A first step is to make better use of Americans with requisite skills and experience in the region—especially those who have done business there, as well as former military and intelligence community personnel with years of exposure to local dynamics in developing countries and transferable skills. Investors do not need to fly to northern Mozambique. The local resources necessary to more fully participate in its market are there already.
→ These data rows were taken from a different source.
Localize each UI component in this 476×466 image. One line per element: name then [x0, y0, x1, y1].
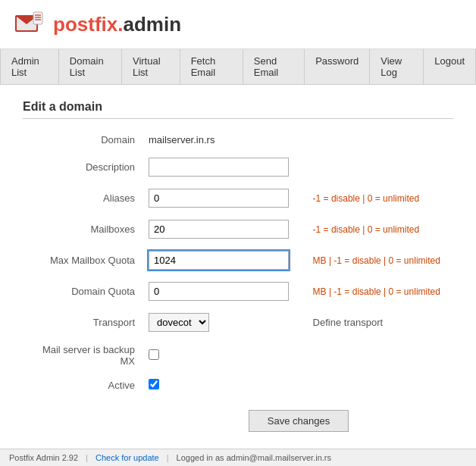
nav-logout[interactable]: Logout	[424, 49, 476, 84]
site-title: postfix.admin	[53, 13, 181, 36]
transport-label: Transport	[23, 307, 144, 338]
transport-hint-cell: Define transport	[302, 307, 453, 338]
domain-quota-cell	[144, 276, 302, 307]
max-mailbox-quota-cell	[144, 245, 302, 276]
nav-send-email[interactable]: Send Email	[243, 49, 305, 84]
navigation: Admin List Domain List Virtual List Fetc…	[0, 49, 476, 85]
active-cell	[144, 373, 302, 398]
mailboxes-input[interactable]	[149, 220, 289, 239]
title-suffix: admin	[123, 13, 181, 36]
logo-icon	[12, 8, 45, 41]
aliases-hint-cell: -1 = disable | 0 = unlimited	[302, 183, 453, 214]
domain-value: mailserver.in.rs	[149, 134, 215, 145]
nav-view-log[interactable]: View Log	[370, 49, 424, 84]
nav-domain-list[interactable]: Domain List	[59, 49, 122, 84]
description-cell	[144, 152, 302, 183]
mailboxes-row: Mailboxes -1 = disable | 0 = unlimited	[23, 214, 453, 245]
max-mailbox-quota-row: Max Mailbox Quota MB | -1 = disable | 0 …	[23, 245, 453, 276]
aliases-input[interactable]	[149, 189, 289, 208]
save-button[interactable]: Save changes	[249, 410, 349, 432]
max-mailbox-quota-label: Max Mailbox Quota	[23, 245, 144, 276]
transport-select[interactable]: dovecot virtual smtp	[149, 313, 209, 332]
nav-password[interactable]: Password	[305, 49, 370, 84]
edit-domain-form: Domain mailserver.in.rs Description Alia…	[23, 128, 453, 438]
active-checkbox[interactable]	[149, 379, 159, 389]
backup-mx-cell	[144, 338, 302, 373]
transport-row: Transport dovecot virtual smtp Define tr…	[23, 307, 453, 338]
header: postfix.admin	[0, 0, 476, 49]
active-row: Active	[23, 373, 453, 398]
max-mailbox-quota-hint: MB | -1 = disable | 0 = unlimited	[307, 255, 440, 266]
description-label: Description	[23, 152, 144, 183]
domain-row: Domain mailserver.in.rs	[23, 128, 453, 152]
description-input[interactable]	[149, 158, 289, 177]
page-heading: Edit a domain	[23, 100, 453, 119]
description-row: Description	[23, 152, 453, 183]
aliases-cell	[144, 183, 302, 214]
backup-mx-label: Mail server is backup MX	[23, 338, 144, 373]
domain-quota-row: Domain Quota MB | -1 = disable | 0 = unl…	[23, 276, 453, 307]
max-mailbox-quota-hint-cell: MB | -1 = disable | 0 = unlimited	[302, 245, 453, 276]
footer: Postfix Admin 2.92 | Check for update | …	[0, 449, 476, 453]
mailboxes-hint-cell: -1 = disable | 0 = unlimited	[302, 214, 453, 245]
nav-admin-list[interactable]: Admin List	[0, 49, 59, 84]
save-cell: Save changes	[144, 398, 453, 438]
title-prefix: postfix.	[53, 13, 123, 36]
aliases-label: Aliases	[23, 183, 144, 214]
transport-cell: dovecot virtual smtp	[144, 307, 302, 338]
main-content: Edit a domain Domain mailserver.in.rs De…	[0, 85, 476, 453]
domain-quota-label: Domain Quota	[23, 276, 144, 307]
aliases-row: Aliases -1 = disable | 0 = unlimited	[23, 183, 453, 214]
domain-quota-input[interactable]	[149, 282, 289, 301]
nav-fetch-email[interactable]: Fetch Email	[180, 49, 243, 84]
mailboxes-label: Mailboxes	[23, 214, 144, 245]
active-label: Active	[23, 373, 144, 398]
aliases-hint: -1 = disable | 0 = unlimited	[307, 193, 420, 204]
domain-label: Domain	[23, 128, 144, 152]
save-row: Save changes	[23, 398, 453, 438]
transport-hint: Define transport	[307, 317, 384, 328]
backup-mx-row: Mail server is backup MX	[23, 338, 453, 373]
svg-rect-3	[33, 12, 42, 24]
mailboxes-hint: -1 = disable | 0 = unlimited	[307, 224, 420, 235]
domain-quota-hint: MB | -1 = disable | 0 = unlimited	[307, 286, 440, 297]
domain-value-cell: mailserver.in.rs	[144, 128, 302, 152]
backup-mx-checkbox[interactable]	[149, 349, 159, 360]
mailboxes-cell	[144, 214, 302, 245]
nav-virtual-list[interactable]: Virtual List	[122, 49, 180, 84]
domain-quota-hint-cell: MB | -1 = disable | 0 = unlimited	[302, 276, 453, 307]
max-mailbox-quota-input[interactable]	[149, 251, 289, 270]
The U.S. government also can de-risk private investment by underwriting loans when private financial institutions will not. The U.S. International Development Finance Corporation (DFC) has a relatively small balance sheet, but its investments tend to encourage private capital to follow suit. Similarly, the U.S. Export-Import (EXIM) Bank’s China and Transformation Exports Program (CTEP) is designed to help level the playing field for U.S. firms competing against state-backed Chinese companies. Increasing the size and scope of such programs is another step in the right direction.
Greater aggregate presence is also essential. At present, an American mining company in Africa would probably rely on Chinese construction, power, and telecommunications companies. Securing U.S. government backing when the key project “partners” are Chinese state-owned enterprises is difficult, if not impossible. Yet an increased entry of relevant Western or Indian companies into the market would change that dynamic, and create a mutually supporting ecosystem that might encourage new entrants.
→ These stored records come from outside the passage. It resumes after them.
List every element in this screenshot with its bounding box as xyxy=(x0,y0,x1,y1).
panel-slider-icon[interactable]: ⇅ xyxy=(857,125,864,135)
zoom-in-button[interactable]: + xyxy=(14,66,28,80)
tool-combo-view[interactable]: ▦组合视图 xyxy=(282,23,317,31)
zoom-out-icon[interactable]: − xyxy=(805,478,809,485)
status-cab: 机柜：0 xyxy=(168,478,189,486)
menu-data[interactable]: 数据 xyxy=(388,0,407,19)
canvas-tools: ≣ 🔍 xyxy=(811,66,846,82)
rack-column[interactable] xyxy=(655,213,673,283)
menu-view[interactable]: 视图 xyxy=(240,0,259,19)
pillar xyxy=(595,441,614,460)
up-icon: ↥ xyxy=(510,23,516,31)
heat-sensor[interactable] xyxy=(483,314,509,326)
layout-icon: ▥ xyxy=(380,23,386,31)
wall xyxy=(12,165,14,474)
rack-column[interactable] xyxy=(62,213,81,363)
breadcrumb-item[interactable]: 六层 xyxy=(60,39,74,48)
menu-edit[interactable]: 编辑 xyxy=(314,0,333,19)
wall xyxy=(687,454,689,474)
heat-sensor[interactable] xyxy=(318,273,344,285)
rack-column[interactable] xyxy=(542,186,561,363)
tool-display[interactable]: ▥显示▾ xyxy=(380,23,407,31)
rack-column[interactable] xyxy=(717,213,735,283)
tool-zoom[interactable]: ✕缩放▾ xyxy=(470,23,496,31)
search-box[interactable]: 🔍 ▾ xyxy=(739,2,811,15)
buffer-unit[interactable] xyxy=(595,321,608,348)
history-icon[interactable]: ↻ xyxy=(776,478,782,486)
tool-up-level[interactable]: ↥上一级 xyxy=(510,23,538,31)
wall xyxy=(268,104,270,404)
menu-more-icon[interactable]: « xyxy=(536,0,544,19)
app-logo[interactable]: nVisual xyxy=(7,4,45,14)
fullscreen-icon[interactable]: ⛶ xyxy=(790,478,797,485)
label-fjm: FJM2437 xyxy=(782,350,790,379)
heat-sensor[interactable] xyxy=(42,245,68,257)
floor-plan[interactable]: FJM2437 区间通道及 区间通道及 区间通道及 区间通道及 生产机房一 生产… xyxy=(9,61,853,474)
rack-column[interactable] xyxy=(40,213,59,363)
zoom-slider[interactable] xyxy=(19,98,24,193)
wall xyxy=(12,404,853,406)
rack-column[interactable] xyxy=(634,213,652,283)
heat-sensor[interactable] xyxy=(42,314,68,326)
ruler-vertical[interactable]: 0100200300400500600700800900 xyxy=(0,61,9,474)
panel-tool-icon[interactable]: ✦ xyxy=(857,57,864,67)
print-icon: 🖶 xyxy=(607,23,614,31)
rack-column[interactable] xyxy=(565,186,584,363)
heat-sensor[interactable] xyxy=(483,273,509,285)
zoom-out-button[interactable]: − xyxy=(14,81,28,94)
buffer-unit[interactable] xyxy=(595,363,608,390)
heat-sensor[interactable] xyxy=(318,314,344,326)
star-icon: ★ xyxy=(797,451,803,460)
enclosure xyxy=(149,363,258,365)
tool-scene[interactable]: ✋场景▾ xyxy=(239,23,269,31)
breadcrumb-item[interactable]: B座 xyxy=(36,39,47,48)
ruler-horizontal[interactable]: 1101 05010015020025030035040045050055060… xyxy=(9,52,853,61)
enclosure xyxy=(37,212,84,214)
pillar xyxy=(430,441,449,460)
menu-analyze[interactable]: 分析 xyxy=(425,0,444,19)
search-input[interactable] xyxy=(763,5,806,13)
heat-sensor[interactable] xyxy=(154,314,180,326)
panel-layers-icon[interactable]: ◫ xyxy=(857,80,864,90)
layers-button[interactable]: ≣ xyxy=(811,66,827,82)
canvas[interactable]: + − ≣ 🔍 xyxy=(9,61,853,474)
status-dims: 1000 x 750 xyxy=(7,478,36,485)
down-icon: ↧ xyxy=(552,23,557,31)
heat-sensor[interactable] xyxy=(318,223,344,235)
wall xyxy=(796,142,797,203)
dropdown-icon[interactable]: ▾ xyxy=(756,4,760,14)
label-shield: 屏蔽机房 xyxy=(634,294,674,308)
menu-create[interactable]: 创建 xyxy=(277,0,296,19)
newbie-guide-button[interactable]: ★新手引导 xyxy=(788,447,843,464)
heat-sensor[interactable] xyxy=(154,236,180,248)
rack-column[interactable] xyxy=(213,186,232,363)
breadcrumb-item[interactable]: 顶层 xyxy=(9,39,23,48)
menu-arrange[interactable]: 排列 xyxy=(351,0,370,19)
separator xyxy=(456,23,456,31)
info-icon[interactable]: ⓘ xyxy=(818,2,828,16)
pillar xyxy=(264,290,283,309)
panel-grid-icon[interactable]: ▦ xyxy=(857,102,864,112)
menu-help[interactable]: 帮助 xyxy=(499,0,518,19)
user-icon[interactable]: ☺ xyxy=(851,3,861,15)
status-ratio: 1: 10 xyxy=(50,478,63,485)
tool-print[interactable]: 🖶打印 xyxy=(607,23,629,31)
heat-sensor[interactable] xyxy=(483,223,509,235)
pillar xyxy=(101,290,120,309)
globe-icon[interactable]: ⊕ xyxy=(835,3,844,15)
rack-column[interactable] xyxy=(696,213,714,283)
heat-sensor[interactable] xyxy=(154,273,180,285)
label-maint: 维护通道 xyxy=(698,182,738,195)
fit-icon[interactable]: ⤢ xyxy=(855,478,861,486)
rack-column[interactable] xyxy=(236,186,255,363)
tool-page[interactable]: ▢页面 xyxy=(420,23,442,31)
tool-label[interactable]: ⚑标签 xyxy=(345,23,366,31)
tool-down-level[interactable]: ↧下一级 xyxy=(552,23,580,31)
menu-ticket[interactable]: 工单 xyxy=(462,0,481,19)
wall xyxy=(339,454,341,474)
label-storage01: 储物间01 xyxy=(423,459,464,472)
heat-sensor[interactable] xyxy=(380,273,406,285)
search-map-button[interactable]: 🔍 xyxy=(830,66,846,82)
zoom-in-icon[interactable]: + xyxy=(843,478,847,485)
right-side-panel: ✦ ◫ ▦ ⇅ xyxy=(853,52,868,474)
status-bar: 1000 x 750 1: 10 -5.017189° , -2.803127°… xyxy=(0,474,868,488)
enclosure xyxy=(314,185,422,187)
Finally, American investors and lenders should back foreign companies that operate in high-risk jurisdictions where our companies cannot go. Indian, Canadian, Australian, Brazilian, and South African companies—among others—are operating successfully throughout sub-Saharan Africa. On-the-ground information and due diligence will still be necessary, but the requisite execution and legal risk will decrease.
Additional engagement and investment in Africa will benefit countries across the continent, as they will finally gain a credible alternative to Chinese investment. There is widespread irritation with Chinese investment tactics and corruption in the region. The continent is in desperate need of infrastructure and honest partners.
Americans have an opportunity to step in, both for Africans and for themselves. However, this will not happen until our companies, investors, and government officials begin to understand tactical-level considerations and can deploy capital in an informed manner.